The present article addresses the concept of p-convex functions on fractal sets. We are able to prove a novel auxiliary result. In the application aspect, the fidelity of the local fractional is used to establish the generalization of Simpson-type inequalities for the class of functions whose local fractional derivatives in absolute values at certain powers are p-convex. The method we present is an alternative in showing the classical variants associated with generalized p-convex functions. Some parts of our results cover the classical convex functions and classical harmonically convex functions. Some novel applications in random variables, cumulative distribution functions and generalized bivariate means are obtained to ensure the correctness of the present results.

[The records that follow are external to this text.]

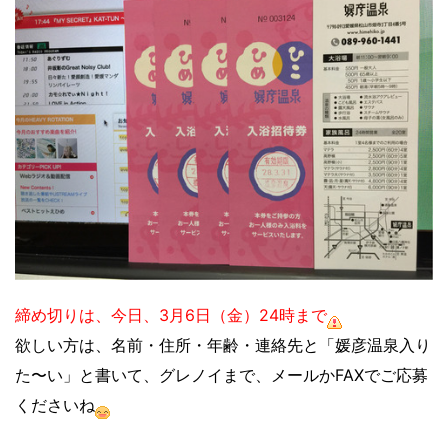
締め切りは、今日、3月6日（金）24時まで
欲しい方は、名前・住所・年齢・連絡先と「媛彦温泉入り
た〜い」と書いて、グレノイまで、メールかFAXでご応募
くださいね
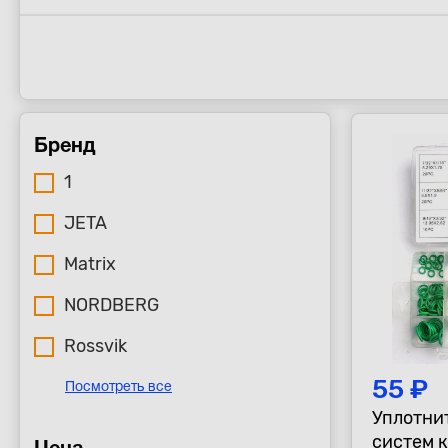
Бренд
1
JETA
Matrix
NORDBERG
Rossvik
55 ₽
Посмотреть все
Уплотни
систем 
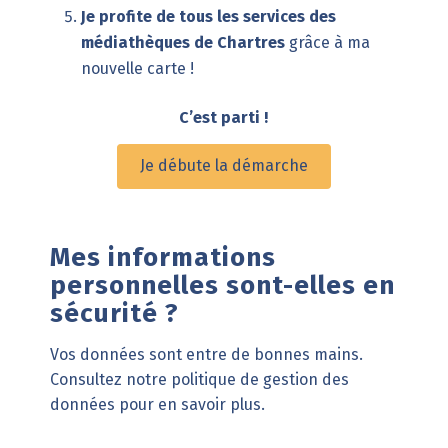
Je profite de tous les services des
médiathèques de Chartres
grâce à ma
nouvelle carte !
C’est parti !
Je débute la démarche
Mes informations
personnelles sont-elles en
sécurité ?
Vos données sont entre de bonnes mains.
Consultez notre politique de gestion des
données pour en savoir plus.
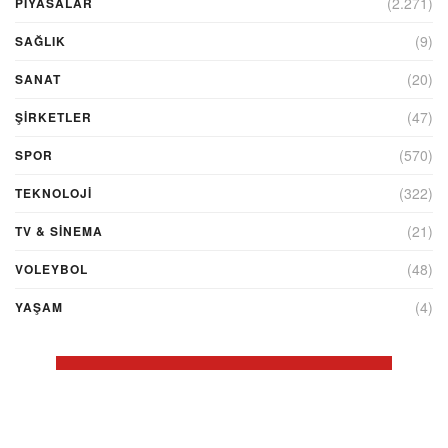
(2.271)
PİYASALAR
(9)
SAĞLIK
(20)
SANAT
(47)
ŞIRKETLER
(570)
SPOR
(322)
TEKNOLOJİ
(21)
TV & SINEMA
(48)
VOLEYBOL
(4)
YAŞAM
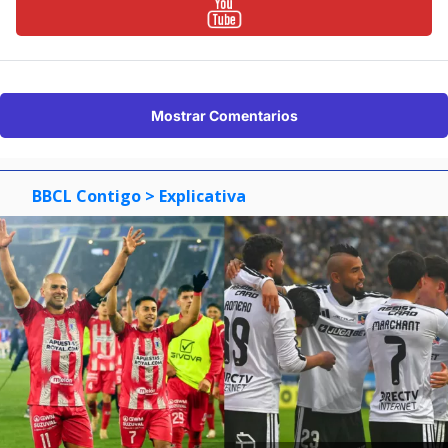
Mostrar Comentarios
BBCL Contigo
> Explicativa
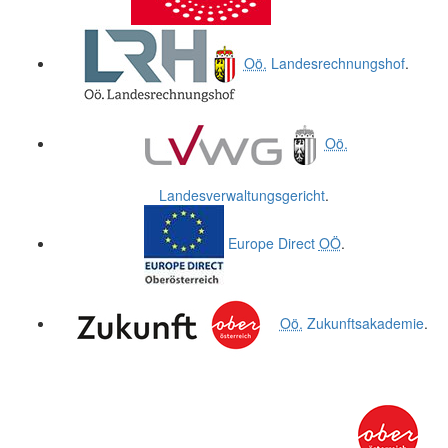
Oö.
Landesrechnungshof
.
Oö.
Landesverwaltungsgericht
.
Europe Direct
OÖ
.
Oö.
Zukunftsakademie
.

The present approach is efficient, reliable, and it can be used as an alternative to establishing new solutions for different types of fractals in computer graphics.

本文讨论了分形集上p-凸函数的概念。我们能够证明一个新颖的辅助结果。在应用方面，局部分数的保真度用于为在某些幂处的绝对分数的局部分数导数是p-凸的函数的函数类建立Simpson型不等式的推广。我们展示的方法是显示与广义p相关的经典变体的替代方法-凸函数。我们的结果的某些部分涵盖了经典凸函数和经典谐波凸函数。获得了一些在随机变量，累积分布函数和广义双变量均值上的新颖应用，以确保当前结果的正确性。本方法是有效，可靠的，并且可以用作为计算机图形学中不同类型的分形建立新解决方案的替代方法。